Could you return each line of the material that has "year" in it?
|---|
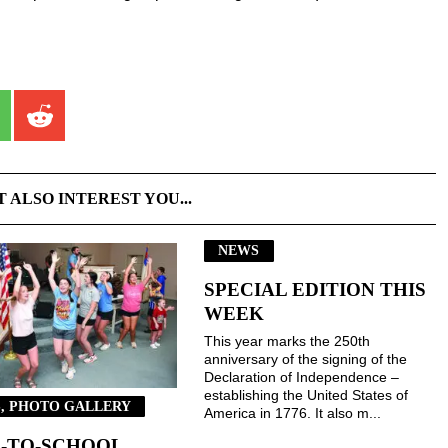
T ALSO INTEREST YOU...
NEWS
SPECIAL EDITION THIS
WEEK
This year marks the 250th
anniversary of the signing of the
Declaration of Independence –
establishing the United States of
, PHOTO GALLERY
America in 1776. It also m...
-TO-SCHOOL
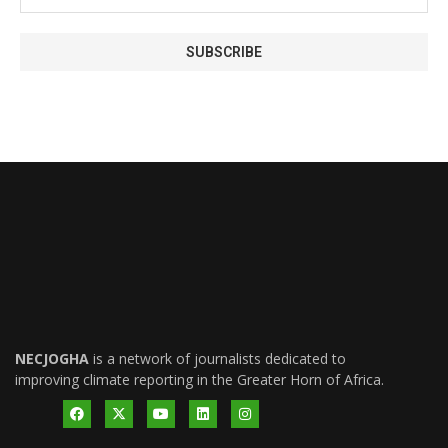
NECJOGHA
is a network of journalists dedicated to
improving climate reporting in the Greater Horn of Africa.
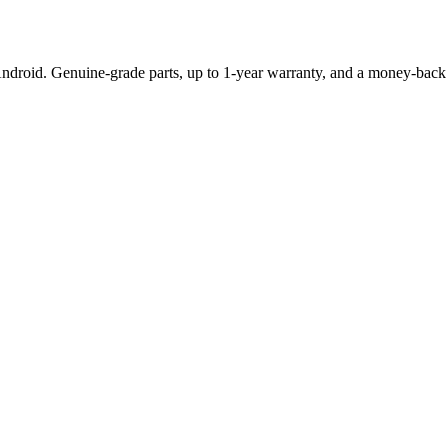
Android. Genuine-grade parts,
up to 1-year
warranty, and a money-back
|---|
Response to the task:
This year marks the 250th
up to 1-year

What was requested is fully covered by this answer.